● **TO DO**
The answer must be every line of the records below that holds the word "pour".

● **AVAILABLE DATA**
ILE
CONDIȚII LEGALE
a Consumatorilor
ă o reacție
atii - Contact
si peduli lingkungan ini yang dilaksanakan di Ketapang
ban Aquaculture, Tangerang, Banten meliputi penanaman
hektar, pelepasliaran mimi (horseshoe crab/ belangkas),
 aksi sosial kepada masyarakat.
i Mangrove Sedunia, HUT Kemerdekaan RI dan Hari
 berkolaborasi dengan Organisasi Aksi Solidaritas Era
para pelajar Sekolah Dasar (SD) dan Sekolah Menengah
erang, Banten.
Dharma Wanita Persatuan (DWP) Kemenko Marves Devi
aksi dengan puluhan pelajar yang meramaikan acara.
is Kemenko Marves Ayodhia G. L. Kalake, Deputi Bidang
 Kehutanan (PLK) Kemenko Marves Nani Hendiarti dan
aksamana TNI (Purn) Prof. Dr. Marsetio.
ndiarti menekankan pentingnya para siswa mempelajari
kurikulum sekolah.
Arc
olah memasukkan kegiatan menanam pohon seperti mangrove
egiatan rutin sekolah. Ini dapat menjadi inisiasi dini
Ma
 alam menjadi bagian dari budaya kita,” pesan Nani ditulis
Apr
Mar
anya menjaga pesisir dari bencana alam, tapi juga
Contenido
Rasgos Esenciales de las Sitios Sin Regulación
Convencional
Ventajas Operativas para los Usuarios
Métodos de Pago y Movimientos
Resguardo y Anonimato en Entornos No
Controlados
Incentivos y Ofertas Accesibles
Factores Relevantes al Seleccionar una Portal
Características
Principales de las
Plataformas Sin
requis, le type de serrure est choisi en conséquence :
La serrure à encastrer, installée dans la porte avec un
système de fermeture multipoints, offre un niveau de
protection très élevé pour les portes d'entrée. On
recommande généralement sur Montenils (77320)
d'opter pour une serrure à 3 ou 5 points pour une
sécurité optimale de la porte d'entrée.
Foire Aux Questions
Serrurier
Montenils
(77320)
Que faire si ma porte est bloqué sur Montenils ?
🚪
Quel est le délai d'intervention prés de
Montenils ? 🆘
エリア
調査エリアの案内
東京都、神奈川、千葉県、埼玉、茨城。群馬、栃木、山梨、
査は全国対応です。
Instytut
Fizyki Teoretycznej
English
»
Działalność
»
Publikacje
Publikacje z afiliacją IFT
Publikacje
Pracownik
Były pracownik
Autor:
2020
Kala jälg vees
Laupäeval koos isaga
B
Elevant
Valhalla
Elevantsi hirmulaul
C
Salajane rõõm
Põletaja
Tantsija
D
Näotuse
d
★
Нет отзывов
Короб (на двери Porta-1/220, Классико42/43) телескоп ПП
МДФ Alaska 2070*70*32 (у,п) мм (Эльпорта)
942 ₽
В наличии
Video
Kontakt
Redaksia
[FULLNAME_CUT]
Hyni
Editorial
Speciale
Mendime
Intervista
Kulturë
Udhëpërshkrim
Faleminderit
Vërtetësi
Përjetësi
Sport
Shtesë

● **TASK ANSWER**
protection très élevé pour les portes d'entrée. On
d'opter pour une serrure à 3 ou 5 points pour une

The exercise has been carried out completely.